[Opening Listed records section]

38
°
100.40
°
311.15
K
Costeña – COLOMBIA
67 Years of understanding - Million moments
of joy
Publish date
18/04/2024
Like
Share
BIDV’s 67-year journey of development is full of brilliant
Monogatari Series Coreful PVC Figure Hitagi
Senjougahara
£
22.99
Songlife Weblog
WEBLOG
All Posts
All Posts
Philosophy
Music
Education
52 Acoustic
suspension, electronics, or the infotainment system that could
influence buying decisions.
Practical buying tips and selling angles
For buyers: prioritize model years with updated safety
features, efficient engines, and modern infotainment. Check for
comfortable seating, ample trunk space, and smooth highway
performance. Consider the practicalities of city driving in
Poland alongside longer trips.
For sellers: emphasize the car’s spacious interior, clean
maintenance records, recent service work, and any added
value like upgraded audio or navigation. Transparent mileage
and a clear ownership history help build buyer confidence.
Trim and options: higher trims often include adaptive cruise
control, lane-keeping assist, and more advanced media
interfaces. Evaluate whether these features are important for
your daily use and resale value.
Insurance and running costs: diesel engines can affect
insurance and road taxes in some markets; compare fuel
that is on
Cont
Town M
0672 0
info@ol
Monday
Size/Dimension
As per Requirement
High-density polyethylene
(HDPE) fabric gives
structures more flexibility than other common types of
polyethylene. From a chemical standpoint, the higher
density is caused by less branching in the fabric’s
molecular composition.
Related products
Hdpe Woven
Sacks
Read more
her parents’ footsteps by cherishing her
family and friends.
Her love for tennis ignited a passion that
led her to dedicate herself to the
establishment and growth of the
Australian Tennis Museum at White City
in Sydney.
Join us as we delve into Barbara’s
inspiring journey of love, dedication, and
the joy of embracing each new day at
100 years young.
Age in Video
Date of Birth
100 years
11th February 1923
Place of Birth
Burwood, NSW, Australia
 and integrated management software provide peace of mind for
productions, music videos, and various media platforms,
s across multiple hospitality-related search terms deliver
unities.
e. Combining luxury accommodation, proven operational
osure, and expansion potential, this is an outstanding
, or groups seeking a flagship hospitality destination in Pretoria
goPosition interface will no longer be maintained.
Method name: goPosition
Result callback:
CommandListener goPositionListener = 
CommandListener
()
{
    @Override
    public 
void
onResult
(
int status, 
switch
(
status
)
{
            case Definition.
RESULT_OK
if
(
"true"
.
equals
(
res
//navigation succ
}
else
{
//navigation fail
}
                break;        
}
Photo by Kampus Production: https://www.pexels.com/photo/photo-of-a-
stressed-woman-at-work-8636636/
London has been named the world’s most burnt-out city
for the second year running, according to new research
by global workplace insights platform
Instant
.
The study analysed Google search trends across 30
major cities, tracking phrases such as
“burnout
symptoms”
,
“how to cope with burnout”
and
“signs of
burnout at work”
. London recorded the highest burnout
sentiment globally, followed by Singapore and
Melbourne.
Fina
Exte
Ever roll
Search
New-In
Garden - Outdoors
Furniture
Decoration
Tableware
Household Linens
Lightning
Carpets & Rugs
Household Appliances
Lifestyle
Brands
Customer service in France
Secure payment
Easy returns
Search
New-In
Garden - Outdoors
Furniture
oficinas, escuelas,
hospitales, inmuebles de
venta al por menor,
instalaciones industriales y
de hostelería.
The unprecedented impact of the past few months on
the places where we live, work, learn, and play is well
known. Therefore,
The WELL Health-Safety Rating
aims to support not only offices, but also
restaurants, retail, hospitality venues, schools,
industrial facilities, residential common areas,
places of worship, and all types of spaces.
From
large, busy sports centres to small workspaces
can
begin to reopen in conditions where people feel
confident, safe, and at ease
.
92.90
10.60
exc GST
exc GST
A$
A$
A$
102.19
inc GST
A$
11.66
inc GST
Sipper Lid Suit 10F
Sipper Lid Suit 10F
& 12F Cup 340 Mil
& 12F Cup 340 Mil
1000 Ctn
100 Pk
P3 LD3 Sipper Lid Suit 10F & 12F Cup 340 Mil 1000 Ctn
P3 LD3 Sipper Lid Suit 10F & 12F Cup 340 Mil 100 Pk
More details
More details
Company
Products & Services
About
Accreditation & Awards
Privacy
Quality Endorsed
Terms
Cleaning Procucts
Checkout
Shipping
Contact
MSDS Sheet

[Closing Listed records section]

## Description of the task
Set the records above down again, exactly as they read.

## Result of this exercise
38
°
100.40
°
311.15
K
Costeña – COLOMBIA
67 Years of understanding - Million moments
of joy
Publish date
18/04/2024
Like
Share
BIDV’s 67-year journey of development is full of brilliant
Monogatari Series Coreful PVC Figure Hitagi
Senjougahara
£
22.99
Songlife Weblog
WEBLOG
All Posts
All Posts
Philosophy
Music
Education
52 Acoustic
suspension, electronics, or the infotainment system that could
influence buying decisions.
Practical buying tips and selling angles
For buyers: prioritize model years with updated safety
features, efficient engines, and modern infotainment. Check for
comfortable seating, ample trunk space, and smooth highway
performance. Consider the practicalities of city driving in
Poland alongside longer trips.
For sellers: emphasize the car’s spacious interior, clean
maintenance records, recent service work, and any added
value like upgraded audio or navigation. Transparent mileage
and a clear ownership history help build buyer confidence.
Trim and options: higher trims often include adaptive cruise
control, lane-keeping assist, and more advanced media
interfaces. Evaluate whether these features are important for
your daily use and resale value.
Insurance and running costs: diesel engines can affect
insurance and road taxes in some markets; compare fuel
that is on
Cont
Town M
0672 0
info@ol
Monday
Size/Dimension
As per Requirement
High-density polyethylene
(HDPE) fabric gives
structures more flexibility than other common types of
polyethylene. From a chemical standpoint, the higher
density is caused by less branching in the fabric’s
molecular composition.
Related products
Hdpe Woven
Sacks
Read more
her parents’ footsteps by cherishing her
family and friends.
Her love for tennis ignited a passion that
led her to dedicate herself to the
establishment and growth of the
Australian Tennis Museum at White City
in Sydney.
Join us as we delve into Barbara’s
inspiring journey of love, dedication, and
the joy of embracing each new day at
100 years young.
Age in Video
Date of Birth
100 years
11th February 1923
Place of Birth
Burwood, NSW, Australia
 and integrated management software provide peace of mind for
productions, music videos, and various media platforms,
s across multiple hospitality-related search terms deliver
unities.
e. Combining luxury accommodation, proven operational
osure, and expansion potential, this is an outstanding
, or groups seeking a flagship hospitality destination in Pretoria
goPosition interface will no longer be maintained.
Method name: goPosition
Result callback:
CommandListener goPositionListener = 
CommandListener
()
{
    @Override
    public 
void
onResult
(
int status, 
switch
(
status
)
{
            case Definition.
RESULT_OK
if
(
"true"
.
equals
(
res
//navigation succ
}
else
{
//navigation fail
}
                break;        
}
Photo by Kampus Production: https://www.pexels.com/photo/photo-of-a-
stressed-woman-at-work-8636636/
London has been named the world’s most burnt-out city
for the second year running, according to new research
by global workplace insights platform
Instant
.
The study analysed Google search trends across 30
major cities, tracking phrases such as
“burnout
symptoms”
,
“how to cope with burnout”
and
“signs of
burnout at work”
. London recorded the highest burnout
sentiment globally, followed by Singapore and
Melbourne.
Fina
Exte
Ever roll
Search
New-In
Garden - Outdoors
Furniture
Decoration
Tableware
Household Linens
Lightning
Carpets & Rugs
Household Appliances
Lifestyle
Brands
Customer service in France
Secure payment
Easy returns
Search
New-In
Garden - Outdoors
Furniture
oficinas, escuelas,
hospitales, inmuebles de
venta al por menor,
instalaciones industriales y
de hostelería.
The unprecedented impact of the past few months on
the places where we live, work, learn, and play is well
known. Therefore,
The WELL Health-Safety Rating
aims to support not only offices, but also
restaurants, retail, hospitality venues, schools,
industrial facilities, residential common areas,
places of worship, and all types of spaces.
From
large, busy sports centres to small workspaces
can
begin to reopen in conditions where people feel
confident, safe, and at ease
.
92.90
10.60
exc GST
exc GST
A$
A$
A$
102.19
inc GST
A$
11.66
inc GST
Sipper Lid Suit 10F
Sipper Lid Suit 10F
& 12F Cup 340 Mil
& 12F Cup 340 Mil
1000 Ctn
100 Pk
P3 LD3 Sipper Lid Suit 10F & 12F Cup 340 Mil 1000 Ctn
P3 LD3 Sipper Lid Suit 10F & 12F Cup 340 Mil 100 Pk
More details
More details
Company
Products & Services
About
Accreditation & Awards
Privacy
Quality Endorsed
Terms
Cleaning Procucts
Checkout
Shipping
Contact
MSDS Sheet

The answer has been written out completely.